Art of Proprietation

Sunday, December 13, 2009

Changes in time

For the past nine months or so I have been periodically taking a series of photos and assembling them into panoramas from one location near where we have been developing our market garden. As is always with these time stop projects, I wish I had thought to start sooner and had captured more of the changes. But we have to start somewhere.

Panoramas North 20091213 Cropped

We started with an open field that had some trees and brush grown up in it.

Tuesday, December 08, 2009

My trailer is a fairweather friend

I think I over did using my trailer by one day this year.

I have a smallish 5X10 flat bed trailer that I use to to move things around with. It's a road trailer, single axle and it's rated for 3800 plus 800 on the tongue. It's not big enough to move my tractor with. But it can haul about 5 yards of horse manure, maybe seven yards of wood chips. It can hold as much as I want to haul with my two wheel drive 92 GMC van.

I have been making regular runs to a horse farm about ten miles away, building up a serious pile of poo. I figured I was about done with manure for the year, but I wanted to do one more run. I wanted to cover up the goat manure I got a week ago and I wanted to make one more dent in the horse farm's pile. It's good for them, saves renting a truck or paying for hauling to get rid of it. And it's good for us, we need a lot of organic material to incorporate into our silt and sand soil.

I have been pretty spoiled with the weather. Fifties into December. Over the weekend, we just had our first snow that really stuck. I intentionally waited a couple of days to be sure the roads would be clear. When I spoke to the horse farm this morning he threw in an aside, be carfully of the downhills, there might be some ice... But it was just an aside. I figured he meant some drainage water had frozen over night.
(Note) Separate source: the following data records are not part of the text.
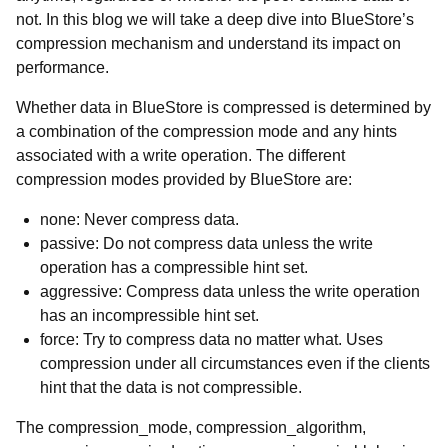
not. In this blog we will take a deep dive into BlueStore’s
compression mechanism and understand its impact on
performance.
Whether data in BlueStore is compressed is determined by
a combination of the compression mode and any hints
associated with a write operation. The different
compression modes provided by BlueStore are:
none
: Never compress data.
passive
: Do not compress data unless the write
operation has a compressible hint set.
aggressive
: Compress data unless the write operation
has an incompressible hint set.
force
: Try to compress data no matter what. Uses
compression under all circumstances even if the clients
hint that the data is not compressible.
The compression_mode, compression_algorithm,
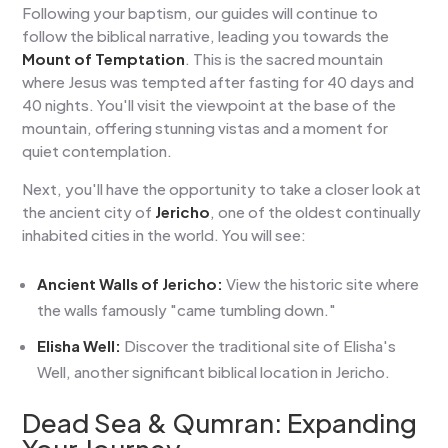
Following your baptism, our guides will continue to
follow the biblical narrative, leading you towards the
Mount of Temptation
. This is the sacred mountain
where Jesus was tempted after fasting for 40 days and
40 nights. You'll visit the viewpoint at the base of the
mountain, offering stunning vistas and a moment for
quiet contemplation.
Next, you'll have the opportunity to take a closer look at
the ancient city of
Jericho
, one of the oldest continually
inhabited cities in the world. You will see:
Ancient Walls of Jericho:
View the historic site where
the walls famously "came tumbling down."
Elisha Well:
Discover the traditional site of Elisha's
Well, another significant biblical location in Jericho.
Dead Sea & Qumran:
Expanding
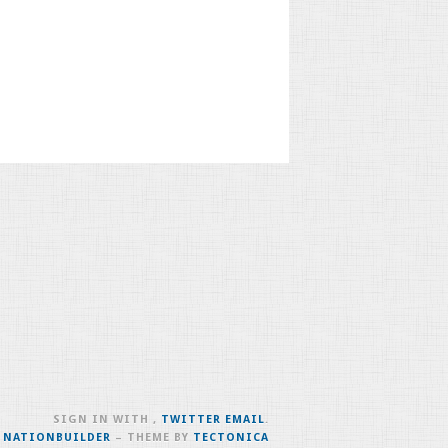
SIGN IN WITH
,
TWITTER
EMAIL
.
H
NATIONBUILDER
– THEME BY
TECTONICA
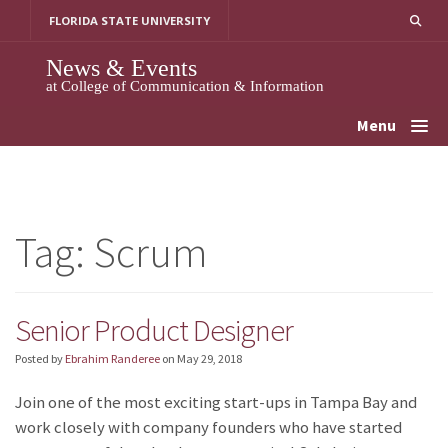
Skip
FLORIDA STATE UNIVERSITY
to
content
News & Events
at College of Communication & Information
Menu
Tag:
Scrum
Senior Product Designer
Posted by
Ebrahim Randeree
on
May 29, 2018
Join one of the most exciting start-ups in Tampa Bay and
work closely with company founders who have started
When I got there, the farm driveway looked fine, wet gravel. It winds in, mostly down hill, until the end, where there is a little rise. But as soon as we got onto the north side of the hill, it was all solid snow packed into ice. And somehow I didn't have enough momentum at the end and I started spining short of the top. And with the trailer, there was no faking it by hitting the gas and hoping you dig in. The problem got trickier, not only could I not get up the hill, I couldn't hold where I was, I started sliding backwards. Behind me, there was a pond on the north side and a ravine on the south. The road was basically a dam that formed the pond. And I had a choice of brakes or stearing. Pretty soon, I had the trailer jacknifed and was headed for the ravine. A distinctly unpleasant prospect. In retrospect, the trailer saved me, as the ravine only got steeper. The trailer draging like that is what brought me to a stop. And even if I had manged to make it into the farm without event, I never would have made it out. The hill is twice as long and high going out.

I bent the step bumper and tweeked the bumper hitch pretty good. Other than that, I think my pride is the only thing that really suffered. Getting pulled out of the ditch is embarassing. But I stilled managed to get two loads of manure home, about 10 yards. And my pile is now full. No more manure runs till dry weather in the spring.